Unlike nuclear or natural-gas plants, solar plants produce near their maximum output only during part of sunny afternoons. Heat and humidity affect output. Then there are clouds. Their shadows can knock a solar plant’s production down by 70% in a couple minutes. The fluctuations happen faster than utilities are accustomed to dealing with from traditional power plants. And Florida gets both the daily variety of clouds passing over and multi-day weather events, which can knock down production for extended periods.
OUC and the University of Central Florida have been working on a camera-based technology to forecast cloud arrival and impact to help the utility plan to plug generation gaps with other power sources. Florida solar plants month-in and month-out produce in the 20-30% range of their stated capacity, according to utility filings with the state Public Service Commission.
The intermittency and volatility present challenges for running the power grid. Lakeland Electric plans to add 74.5 megawatts of solar by 2025. To address solar’s high variability, it’s adding six internal combustion engines capable of pumping out 120 megawatts of power in less than five minutes, according to its 10-year site plan filed with the state PSC.

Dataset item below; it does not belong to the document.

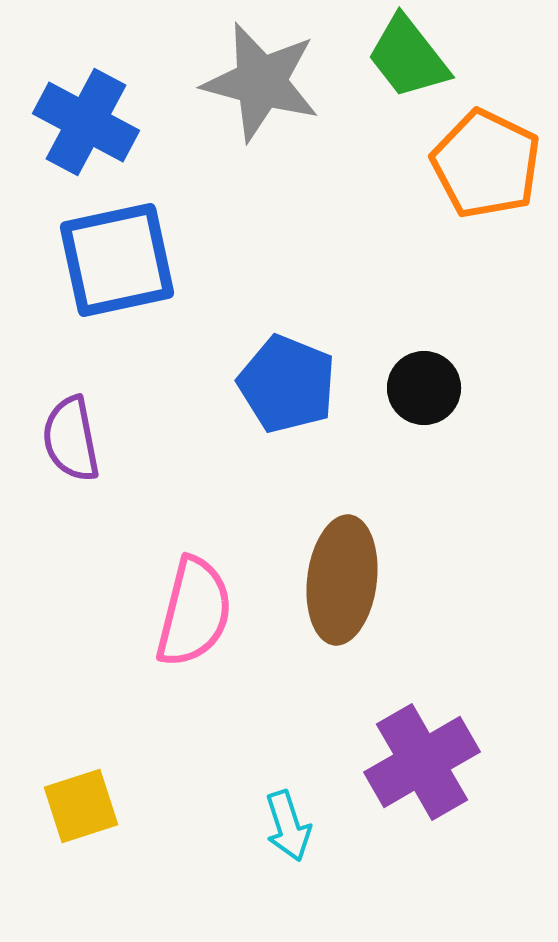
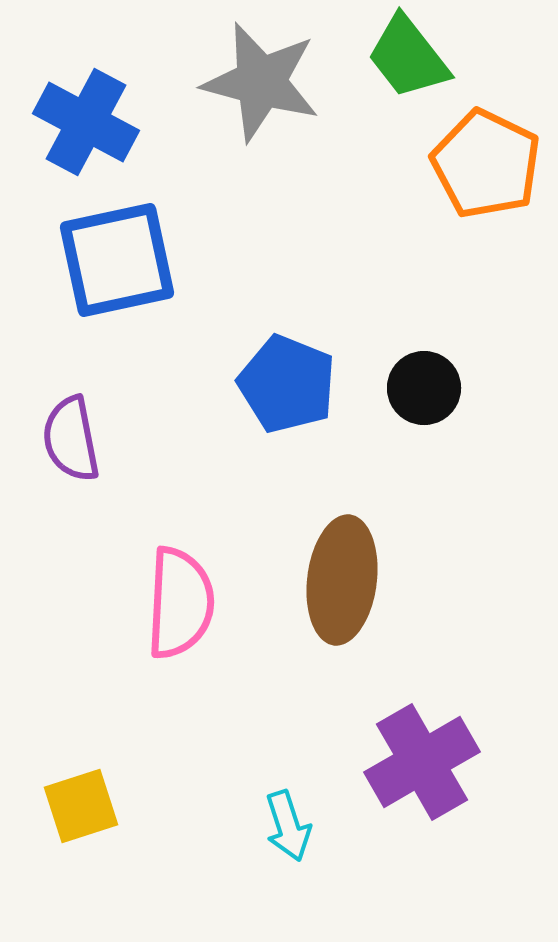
pink semicircle: moved 14 px left, 9 px up; rotated 11 degrees counterclockwise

Solar plants generally don’t produce during Florida’s peak demand period during winter mornings, when businesses begin drawing power and people start their day. Solar output falls off during summer’s peak demand periods in the late afternoon/early evening when businesses are active power users and people return home to crank up the air conditioner and household appliances. “Those are both times when the sun is not shining and solar is not producing,” Ferrone says. “On a day-to-day basis, solar doesn’t cut it. You’ve got to have some battery or energy storage.”
Utilities and researchers across Florida and around the world are working to improve energy storage. That emerging technology also will consume land, although not as much as solar arrays. An industry rule of thumb is 5 megawatts of storage to the acre.
FPL has one of the world’s largest solar batteries at 409 megawatts in Manatee County, which it can use during peak times, nights or cloudy days. For two hours, it can power the equivalent of 329,000 homes, or more than 50,000 homes for a 12-hour period. The utility is aiming to add 50,000 megawatts of storage in future years. When a solar plant isn’t producing power, FPL relies on natural gas, nuclear and battery storage, says spokesperson Jack Eble.
The goal is for customers to be able to take for granted that when they flick a switch, a light comes on. “Solar is a huge opportunity for us, but it comes with a lot of complexities we have to solve,” says Justin Kramer, OUC’s manager of emerging technologies. “We want it to be in such a way our customers don’t have to think about electricity.”
Peaks and Troughs
As of Dec. 31, the state’s three largest utilities had total solar maximum output of 5,519 megawatts per hour. During the summer peak hour their output fell to 2,888 megawatts and the winter peak is just 54 megawatts — less than the maximum capacity of a single utility-scale plant, according to the Florida Reliability Coordinating Council.